CLIENTNUM: 0 outliers
Customer_Age: 2 outliers
Dependent_count: 0 outliers
Months_on_book: 386 outliers
Total_Relationship_Count: 0 outliers
Months_Inactive_12_mon: 331 outliers
Contacts_Count_12_mon: 629 outliers
Credit_Limit: 984 outliers
Total_Revolving_Bal: 0 outliers
Avg_Open_To_Buy: 963 outliers
Total_Amt_Chng_Q4_Q1: 396 outliers
Total_Trans_Amt: 896 outliers
Total_Trans_Ct: 2 outliers
Total_Ct_Chng_Q4_Q1: 394 outliers
Avg_Utilization_Ratio: 0 outliers
NB_Attr1: 1691 outliers
NB_Attr2: 1688 outliers


### 2.5. Working with Categorical Features

Categorical variables:

- Gender
- Education Level
- Income Category
- Marital Status
- Card Category
- Attrition_Flag

Encoding strategies:
- Label Encoding — for binary categories (Male/Female, Attrited/Existing)
- One-Hot Encoding — for multi-valued categories
- Ordinal Encoding — if there is a logical order (probably it's not correct to use for Education_Level & Income Category due to Unknown values)

In [10]:
# ----- ENCODING -----
# Binary encoding
df['Attrition_Flag'] = df['Attrition_Flag'].map({'Attrited Customer': 1,
                                                 'Existing Customer': 0})

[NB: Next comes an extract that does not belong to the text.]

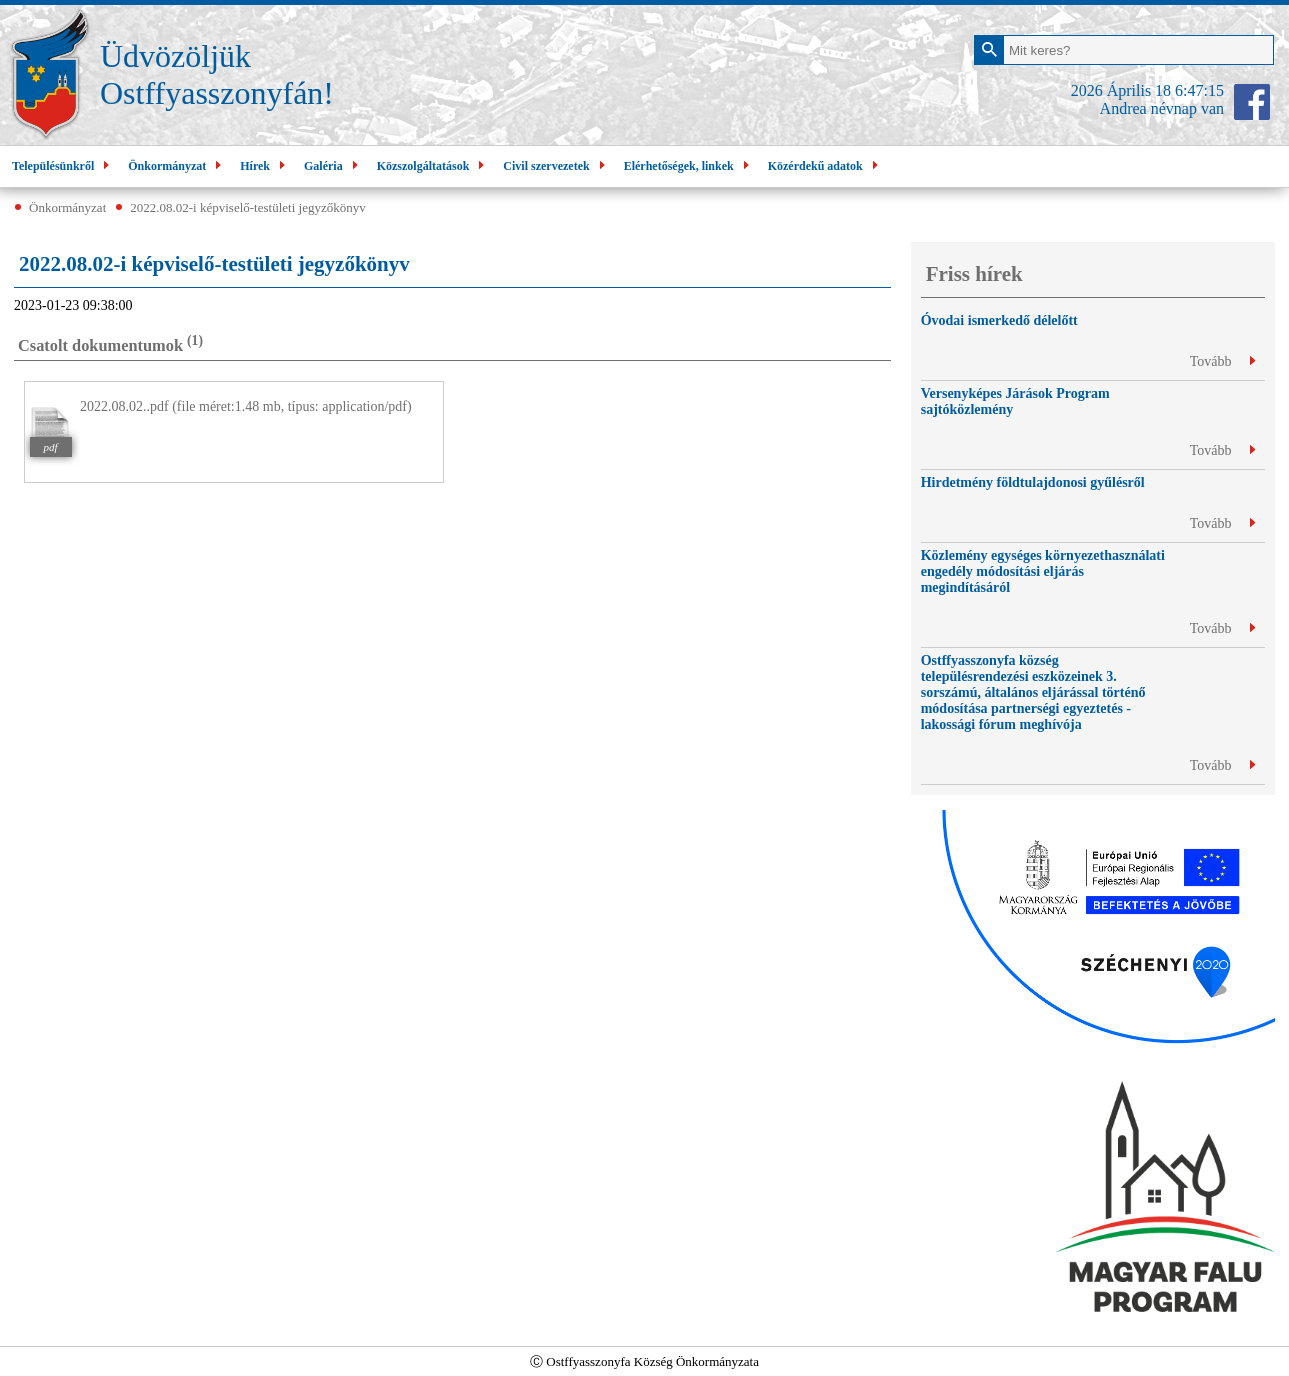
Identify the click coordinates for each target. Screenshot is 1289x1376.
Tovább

df['Gender'] = df['Gender'].map({'F':1, 'M':0})

# One-hot encoding 
df = pd.get_dummies(df, columns=[#'Education_Level','Income_Category',
                                 'Marital_Status','Card_Category'], drop_first=True)

# Ordinal Encoding
education_order = [
    'Unknown',
    'Uneducated',
    'High School',
    'College',
    'Graduate',
    'Post-Graduate',
    'Doctorate'
]
income_order = [
    'Unknown',
    'Less than $40K',
    '$40K - $60K',
    '$60K - $80K',
    '$80K - $120K',
    '$120K +'
]

from sklearn.preprocessing import OrdinalEncoder

ord_encoder = OrdinalEncoder(categories=[education_order, income_order])

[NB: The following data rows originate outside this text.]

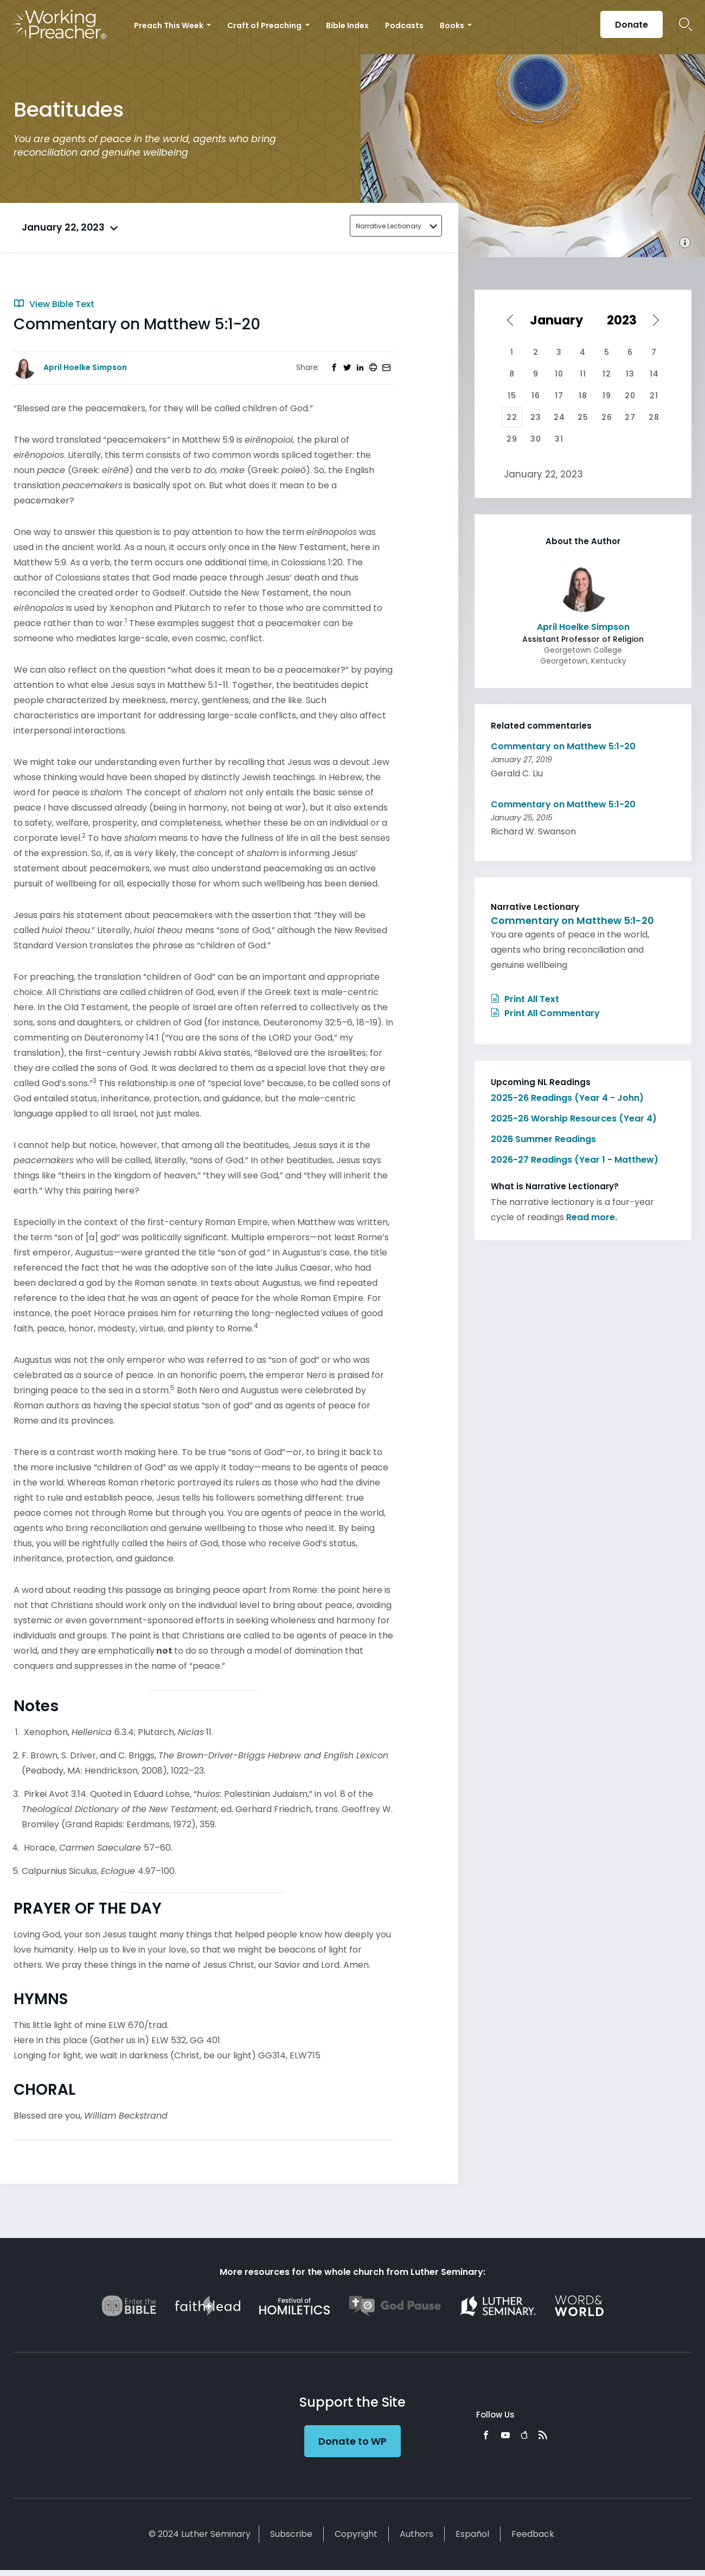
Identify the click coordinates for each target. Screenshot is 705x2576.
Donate (631, 24)
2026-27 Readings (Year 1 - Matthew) (574, 1159)
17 (559, 395)
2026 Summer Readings (543, 1139)
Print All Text (525, 999)
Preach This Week (169, 25)
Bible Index (347, 25)
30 (535, 438)
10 (559, 373)
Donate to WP (352, 2441)
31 (559, 438)
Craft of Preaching (265, 25)
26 (606, 417)
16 (535, 395)
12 (607, 373)
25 (583, 417)
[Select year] (626, 320)
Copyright (356, 2534)
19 (607, 395)
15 (512, 395)
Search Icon (686, 24)
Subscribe (291, 2534)
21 (654, 395)
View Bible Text (54, 304)
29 (512, 438)
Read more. (591, 1217)
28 (654, 417)
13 (630, 373)
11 (583, 373)
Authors (416, 2534)
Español (472, 2534)
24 (559, 417)
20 (630, 395)
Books (453, 25)
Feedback (532, 2534)
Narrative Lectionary (388, 226)
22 (512, 417)
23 (535, 417)
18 (583, 395)
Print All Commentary (545, 1013)
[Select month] (560, 320)
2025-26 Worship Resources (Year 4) (574, 1118)
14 (654, 373)
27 (630, 417)
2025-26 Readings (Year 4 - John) (567, 1098)
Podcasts (404, 25)
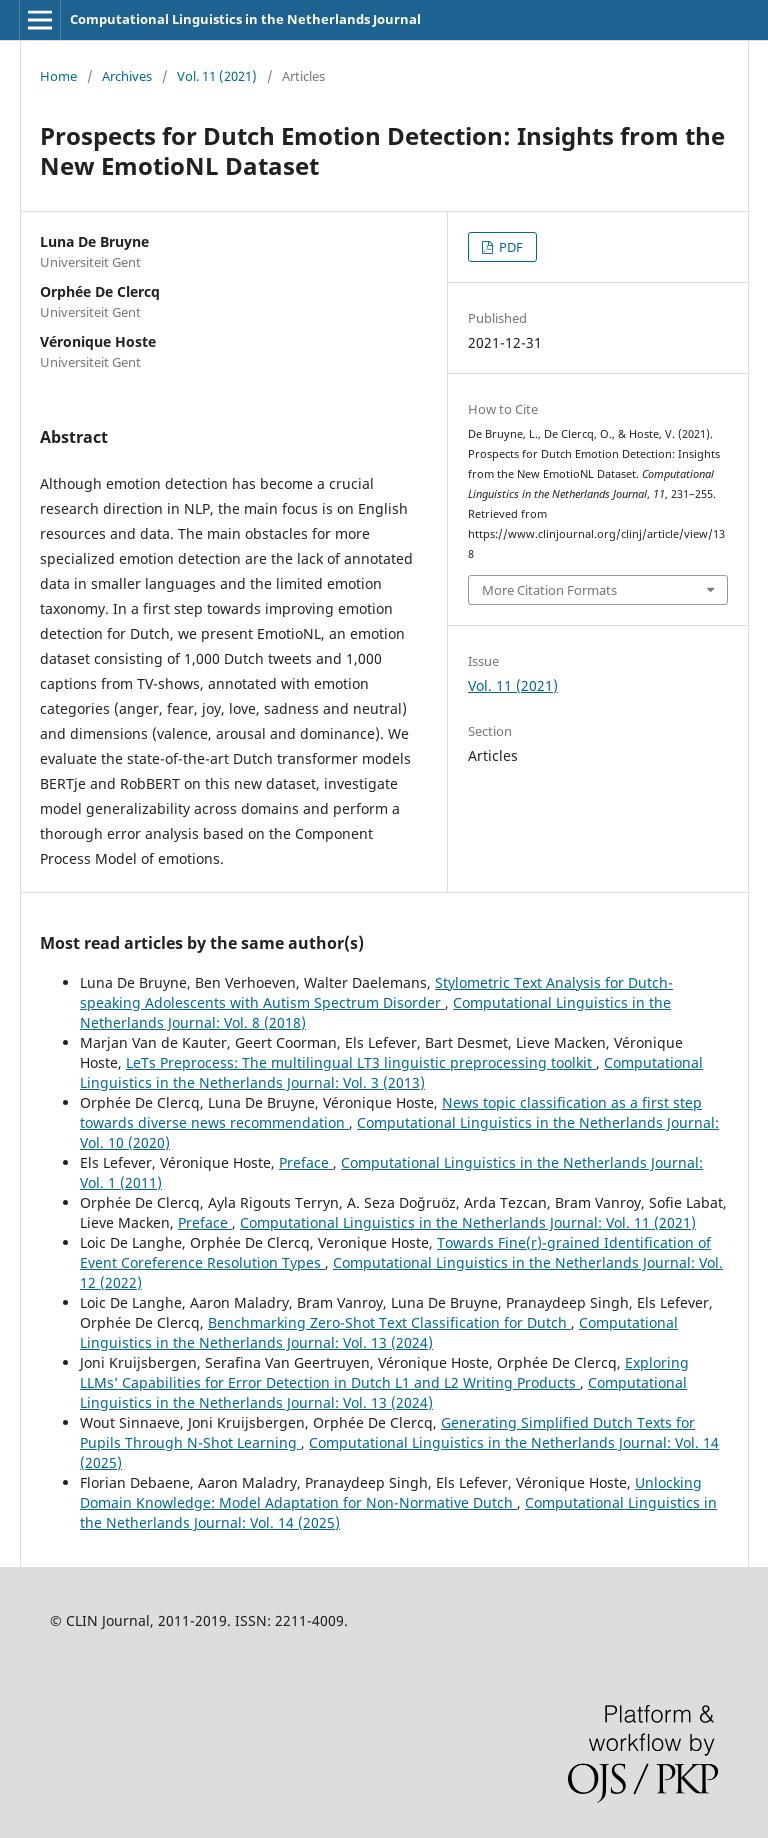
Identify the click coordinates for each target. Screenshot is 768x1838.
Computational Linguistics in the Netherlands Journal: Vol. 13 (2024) (379, 1332)
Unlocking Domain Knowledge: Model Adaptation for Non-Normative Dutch (391, 1492)
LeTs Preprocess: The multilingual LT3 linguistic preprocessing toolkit (361, 1062)
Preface (306, 1162)
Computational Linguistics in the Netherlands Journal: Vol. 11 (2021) (468, 1222)
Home (58, 76)
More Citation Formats (549, 590)
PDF (509, 247)
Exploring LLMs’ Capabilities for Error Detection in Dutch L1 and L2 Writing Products (384, 1372)
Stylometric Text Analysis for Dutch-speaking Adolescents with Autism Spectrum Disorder (376, 992)
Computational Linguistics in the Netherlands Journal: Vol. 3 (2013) (391, 1072)
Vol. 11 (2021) (217, 76)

df[['Education_Level', 'Income_Category']] = ord_encoder.fit_transform(
    df[['Education_Level', 'Income_Category']]
)

### 2.6. Feature Engineering

New features:
- Total_Interaction = Contacts_Count_12_mon + Months_Inactive_12_mon
- Spending_Ratio = Total_Trans_Amt / Credit_Limit
- Transaction_Frequency = Total_Trans_Ct / Months_on_book

These features increase the analytical value of the data & help better explain churn.

In [11]:
# ----- FEATURE ENGINEERING -----
df['Total_Interaction'] = df['Contacts_Count_12_mon'] + df['Months_Inactive_12_mon']
df['Spending_Ratio'] = df['Total_Trans_Amt'] / (df['Credit_Limit'] + 1)
df['Transaction_Frequency'] = df['Total_Trans_Ct'] / (df['Months_on_book'] + 1)

# Final shape
print("Final dataset shape:", df.shape)

df.to_csv("cleaned_credit_card_users.csv", index=False)

Final dataset shape: (10127, 30)


In [12]:
df.to_csv("cleaned_data.csv", index=False)

### 2.7. Final Dataset

After cleaning and transformation, the resulting dataset is structured and suitable for further analysis (EDA).